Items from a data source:
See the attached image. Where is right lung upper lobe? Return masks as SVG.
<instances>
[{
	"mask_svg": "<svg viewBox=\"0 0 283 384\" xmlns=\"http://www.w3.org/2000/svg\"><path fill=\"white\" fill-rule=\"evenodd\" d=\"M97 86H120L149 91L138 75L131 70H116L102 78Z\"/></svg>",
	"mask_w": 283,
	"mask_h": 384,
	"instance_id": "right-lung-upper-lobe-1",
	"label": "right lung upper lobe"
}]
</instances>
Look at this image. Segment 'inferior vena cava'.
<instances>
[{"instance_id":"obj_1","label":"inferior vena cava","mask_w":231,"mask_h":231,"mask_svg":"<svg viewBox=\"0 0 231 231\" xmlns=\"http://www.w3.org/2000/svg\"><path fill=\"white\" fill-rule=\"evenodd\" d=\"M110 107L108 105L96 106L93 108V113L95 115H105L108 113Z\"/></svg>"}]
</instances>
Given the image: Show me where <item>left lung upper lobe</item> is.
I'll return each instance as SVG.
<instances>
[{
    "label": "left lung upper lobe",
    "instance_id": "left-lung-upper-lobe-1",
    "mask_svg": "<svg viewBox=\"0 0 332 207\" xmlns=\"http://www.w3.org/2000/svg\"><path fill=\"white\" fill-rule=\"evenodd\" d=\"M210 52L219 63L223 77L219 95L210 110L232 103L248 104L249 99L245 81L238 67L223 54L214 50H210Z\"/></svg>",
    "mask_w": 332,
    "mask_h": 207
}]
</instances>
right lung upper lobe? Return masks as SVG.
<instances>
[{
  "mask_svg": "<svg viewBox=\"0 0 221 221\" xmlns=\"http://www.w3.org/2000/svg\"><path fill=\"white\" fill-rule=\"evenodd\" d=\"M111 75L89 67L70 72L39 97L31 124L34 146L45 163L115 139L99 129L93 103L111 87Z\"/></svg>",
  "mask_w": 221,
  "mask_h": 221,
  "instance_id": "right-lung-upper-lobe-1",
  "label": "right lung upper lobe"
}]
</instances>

Problem to work on: What must be transcribed is the run of lines from the one containing "Given the image: Show" to the last line of the data above, inclusive, and only that.

Task answer:
Given the image: Show me where <item>left lung upper lobe</item> is.
I'll return each instance as SVG.
<instances>
[{
    "label": "left lung upper lobe",
    "instance_id": "left-lung-upper-lobe-1",
    "mask_svg": "<svg viewBox=\"0 0 332 207\" xmlns=\"http://www.w3.org/2000/svg\"><path fill=\"white\" fill-rule=\"evenodd\" d=\"M210 52L219 63L223 77L219 95L210 110L232 103L248 104L249 99L245 81L238 67L223 54L214 50H210Z\"/></svg>",
    "mask_w": 332,
    "mask_h": 207
}]
</instances>
right lung upper lobe? Return masks as SVG.
<instances>
[{
  "mask_svg": "<svg viewBox=\"0 0 221 221\" xmlns=\"http://www.w3.org/2000/svg\"><path fill=\"white\" fill-rule=\"evenodd\" d=\"M111 75L89 67L70 72L39 97L31 124L34 146L45 163L115 139L99 129L93 103L111 87Z\"/></svg>",
  "mask_w": 221,
  "mask_h": 221,
  "instance_id": "right-lung-upper-lobe-1",
  "label": "right lung upper lobe"
}]
</instances>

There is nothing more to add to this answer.